Traceback (most recent call last):
  File "train.py", line 549, in <module>
    task.execute()
  File "train.py", line 271, in execute
    train_loss, train_acc = self.train(phase)
  File "train.py", line 147, in train
    answer = self.model(batch)
  File "/home/eprox/.local/lib/python3.6/site-packages/torch/nn/modules/module.py", line 541, in __call__
    result = self.forward(*input, **kwargs)
  File "/home/eprox/uom/clnli/clnli-code/rnn-impl/models/bilstm.py", line 69, in forward
    premise_embed = self.embedding(batch.premise)
  File "/home/eprox/.local/lib/python3.6/site-packages/torch/nn/modules/module.py", line 541, in __call__
    result = self.forward(*input, **kwargs)
  File "/home/eprox/.local/lib/python3.6/site-packages/torch/nn/modules/sparse.py", line 114, in forward
    self.norm_type, self.scale_grad_by_freq, self.sparse)
  File "/home/eprox/.local/lib/python3.6/site-packages/torch/nn/functional.py", line 1484, in embedding
    return torch.embedding(weight, input, padding_idx, scale_grad_by_freq, sparse)
RuntimeError: index out of range: Tried to access index 12209 out of table with 4979 rows. at /pytorch/aten/src/TH/generic/THTensorEvenMoreMath.cpp:418

Module code:

class bilstm(nn.Module):
	def __init__(self, sent_embed, d_hidden, dp_ratio, device):
		super(BiLSTM, self).__init__()
		self.hidden_size = d_hidden
		self.directions = 2
		self.num_layers = 2
		self.concat = 4
		self.device = device
		self.out_dim = 3
		self.embedding = nn.Embedding.from_pretrained(sent_embed)
		print('SentEmbed:'); print(sent_embed.shape) 
		# Output: torch.Size([4980, 1024])
		self.embed_dim = sent_embed_dim
		
		print(self.embedding) # Output: Embedding(4980, 1024)
		print('EMBED DIM IS: {}'.format(self.embed_dim)) # EMBED DIM IS: 1024
		self.projection = nn.Linear(self.embed_dim, self.hidden_size)
		self.lstm = nn.LSTM(self.hidden_size, self.hidden_size, self.num_layers,
									bidirectional = True, batch_first = True, dropout = dp_ratio)
		self.relu = nn.LeakyReLU()
		self.dropout = nn.Dropout(p = dp_ratio)

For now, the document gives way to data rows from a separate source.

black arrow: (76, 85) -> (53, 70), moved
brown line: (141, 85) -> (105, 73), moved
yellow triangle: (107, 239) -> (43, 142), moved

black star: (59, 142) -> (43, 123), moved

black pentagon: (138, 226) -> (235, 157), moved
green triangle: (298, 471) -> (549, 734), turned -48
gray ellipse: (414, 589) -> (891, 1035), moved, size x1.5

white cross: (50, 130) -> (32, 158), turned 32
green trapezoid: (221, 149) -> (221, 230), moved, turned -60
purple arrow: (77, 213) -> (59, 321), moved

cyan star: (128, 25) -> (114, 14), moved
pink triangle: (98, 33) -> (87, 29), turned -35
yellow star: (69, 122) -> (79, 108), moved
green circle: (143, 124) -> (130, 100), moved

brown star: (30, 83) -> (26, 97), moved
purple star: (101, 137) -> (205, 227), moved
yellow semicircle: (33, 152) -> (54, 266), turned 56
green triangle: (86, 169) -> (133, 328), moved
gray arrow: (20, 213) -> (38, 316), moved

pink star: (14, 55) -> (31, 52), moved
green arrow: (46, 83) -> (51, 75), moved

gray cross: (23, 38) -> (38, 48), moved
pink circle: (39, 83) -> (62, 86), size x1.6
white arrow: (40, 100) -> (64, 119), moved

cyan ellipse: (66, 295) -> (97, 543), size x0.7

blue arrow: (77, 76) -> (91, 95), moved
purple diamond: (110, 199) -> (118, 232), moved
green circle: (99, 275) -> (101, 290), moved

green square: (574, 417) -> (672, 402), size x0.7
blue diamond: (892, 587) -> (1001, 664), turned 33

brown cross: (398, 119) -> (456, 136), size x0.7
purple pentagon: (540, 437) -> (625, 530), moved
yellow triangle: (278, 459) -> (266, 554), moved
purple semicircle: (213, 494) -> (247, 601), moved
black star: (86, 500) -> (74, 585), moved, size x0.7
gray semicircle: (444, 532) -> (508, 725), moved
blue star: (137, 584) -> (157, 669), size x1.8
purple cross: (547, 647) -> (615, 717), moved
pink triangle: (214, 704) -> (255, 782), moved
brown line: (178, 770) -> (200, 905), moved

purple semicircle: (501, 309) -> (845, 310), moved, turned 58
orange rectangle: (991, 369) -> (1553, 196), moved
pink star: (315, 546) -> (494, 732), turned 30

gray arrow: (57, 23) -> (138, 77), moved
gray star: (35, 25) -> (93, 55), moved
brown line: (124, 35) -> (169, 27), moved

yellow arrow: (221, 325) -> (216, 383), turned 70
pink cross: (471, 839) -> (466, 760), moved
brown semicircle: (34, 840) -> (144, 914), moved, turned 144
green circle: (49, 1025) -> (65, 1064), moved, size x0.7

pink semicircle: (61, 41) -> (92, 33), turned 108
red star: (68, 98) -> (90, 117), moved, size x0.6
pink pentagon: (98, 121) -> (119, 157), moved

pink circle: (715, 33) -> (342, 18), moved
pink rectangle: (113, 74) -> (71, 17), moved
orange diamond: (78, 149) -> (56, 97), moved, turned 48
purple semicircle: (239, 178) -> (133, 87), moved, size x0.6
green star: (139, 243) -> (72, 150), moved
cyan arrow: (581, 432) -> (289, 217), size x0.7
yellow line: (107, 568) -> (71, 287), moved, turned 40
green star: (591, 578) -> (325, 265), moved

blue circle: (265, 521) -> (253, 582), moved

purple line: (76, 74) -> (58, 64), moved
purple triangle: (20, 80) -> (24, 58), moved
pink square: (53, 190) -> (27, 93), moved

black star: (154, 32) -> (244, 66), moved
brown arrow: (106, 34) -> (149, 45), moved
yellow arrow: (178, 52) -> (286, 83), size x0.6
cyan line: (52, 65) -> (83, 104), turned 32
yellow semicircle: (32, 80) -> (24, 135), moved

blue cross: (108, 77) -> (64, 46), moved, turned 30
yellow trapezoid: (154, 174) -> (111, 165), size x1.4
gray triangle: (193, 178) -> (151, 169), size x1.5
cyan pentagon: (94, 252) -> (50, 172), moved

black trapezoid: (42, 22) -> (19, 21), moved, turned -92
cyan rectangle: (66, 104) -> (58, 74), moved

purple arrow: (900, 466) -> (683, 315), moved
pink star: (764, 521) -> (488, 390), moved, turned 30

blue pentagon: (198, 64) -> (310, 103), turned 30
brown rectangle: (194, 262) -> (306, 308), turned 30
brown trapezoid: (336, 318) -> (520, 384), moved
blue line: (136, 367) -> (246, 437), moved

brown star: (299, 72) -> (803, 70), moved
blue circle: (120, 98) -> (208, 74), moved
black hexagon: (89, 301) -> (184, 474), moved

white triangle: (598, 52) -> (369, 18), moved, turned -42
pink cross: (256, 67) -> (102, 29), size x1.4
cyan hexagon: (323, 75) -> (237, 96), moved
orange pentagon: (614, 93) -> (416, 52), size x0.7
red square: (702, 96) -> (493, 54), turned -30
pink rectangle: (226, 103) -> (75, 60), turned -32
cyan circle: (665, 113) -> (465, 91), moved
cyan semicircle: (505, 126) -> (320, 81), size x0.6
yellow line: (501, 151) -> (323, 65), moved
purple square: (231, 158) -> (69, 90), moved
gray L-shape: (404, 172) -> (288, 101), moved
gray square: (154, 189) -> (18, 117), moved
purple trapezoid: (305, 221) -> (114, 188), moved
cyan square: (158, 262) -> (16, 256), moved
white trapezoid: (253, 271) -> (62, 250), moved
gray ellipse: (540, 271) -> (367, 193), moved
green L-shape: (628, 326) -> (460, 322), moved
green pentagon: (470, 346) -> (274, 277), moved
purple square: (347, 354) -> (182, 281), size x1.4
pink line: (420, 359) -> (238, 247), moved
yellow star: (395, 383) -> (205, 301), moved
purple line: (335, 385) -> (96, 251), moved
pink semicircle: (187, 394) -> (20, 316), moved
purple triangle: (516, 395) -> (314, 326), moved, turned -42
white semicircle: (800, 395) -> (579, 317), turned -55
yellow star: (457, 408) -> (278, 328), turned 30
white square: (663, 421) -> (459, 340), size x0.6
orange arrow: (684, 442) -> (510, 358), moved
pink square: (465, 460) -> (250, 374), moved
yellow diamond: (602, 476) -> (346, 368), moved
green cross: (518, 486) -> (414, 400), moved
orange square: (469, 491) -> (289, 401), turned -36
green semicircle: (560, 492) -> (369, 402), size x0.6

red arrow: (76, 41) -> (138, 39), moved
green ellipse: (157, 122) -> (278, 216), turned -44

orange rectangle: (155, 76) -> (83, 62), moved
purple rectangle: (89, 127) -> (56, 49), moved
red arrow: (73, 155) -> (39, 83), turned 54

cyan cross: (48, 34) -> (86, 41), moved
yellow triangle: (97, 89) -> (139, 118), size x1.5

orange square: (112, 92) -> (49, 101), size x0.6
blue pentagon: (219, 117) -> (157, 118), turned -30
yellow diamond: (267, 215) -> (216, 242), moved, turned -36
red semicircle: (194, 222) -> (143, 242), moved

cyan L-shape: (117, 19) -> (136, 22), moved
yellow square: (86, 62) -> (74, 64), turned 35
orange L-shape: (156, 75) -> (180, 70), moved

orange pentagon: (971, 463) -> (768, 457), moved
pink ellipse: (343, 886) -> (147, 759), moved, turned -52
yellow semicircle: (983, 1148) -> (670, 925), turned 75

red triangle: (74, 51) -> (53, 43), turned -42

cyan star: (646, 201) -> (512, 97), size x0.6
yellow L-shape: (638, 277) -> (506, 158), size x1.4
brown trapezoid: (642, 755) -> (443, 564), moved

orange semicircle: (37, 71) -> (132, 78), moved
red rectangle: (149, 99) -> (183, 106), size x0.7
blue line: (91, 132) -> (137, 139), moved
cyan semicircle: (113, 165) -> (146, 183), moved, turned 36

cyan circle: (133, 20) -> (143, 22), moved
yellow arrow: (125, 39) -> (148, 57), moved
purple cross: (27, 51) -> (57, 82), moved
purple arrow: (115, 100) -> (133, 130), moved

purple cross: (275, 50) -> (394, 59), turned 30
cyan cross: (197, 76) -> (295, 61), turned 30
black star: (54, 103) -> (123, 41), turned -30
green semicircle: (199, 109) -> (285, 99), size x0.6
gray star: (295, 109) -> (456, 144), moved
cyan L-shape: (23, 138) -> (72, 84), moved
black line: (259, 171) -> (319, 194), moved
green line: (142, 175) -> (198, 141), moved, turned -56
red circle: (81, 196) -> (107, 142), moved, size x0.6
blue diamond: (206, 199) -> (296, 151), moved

		self.lin1 = nn.Linear(self.hidden_size * self.directions * self.concat, self.hidden_size)
		self.lin2 = nn.Linear(self.hidden_size, self.hidden_size)
		self.lin3 = nn.Linear(self.hidden_size, self.out_dim)

		for lin in [self.lin1, self.lin2, self.lin3]:
			nn.init.xavier_uniform_(lin.weight)
			nn.init.zeros_(lin.bias)

		self.out = nn.Sequential(
			self.lin1,
			self.relu,
			self.dropout,
			self.lin2,
			self.relu,
			self.dropout,
			self.lin3
		)

	def forward(self, batch):
		print('*premiseshape:'); print(batch.premise.shape)
		# Output: torch.Size([128, 35]
		print('*embeddingshape:'); print(self.embedding)
		# Output: Embedding(4980, 1024)
		print('*projectionshape:'); print(self.projection)
		# Output: Linear(in_features=1024, out_features=100, bias=True)
		premise_embed = self.embedding(batch.premise)
		hypothesis_embed = self.embedding(batch.hypothesis)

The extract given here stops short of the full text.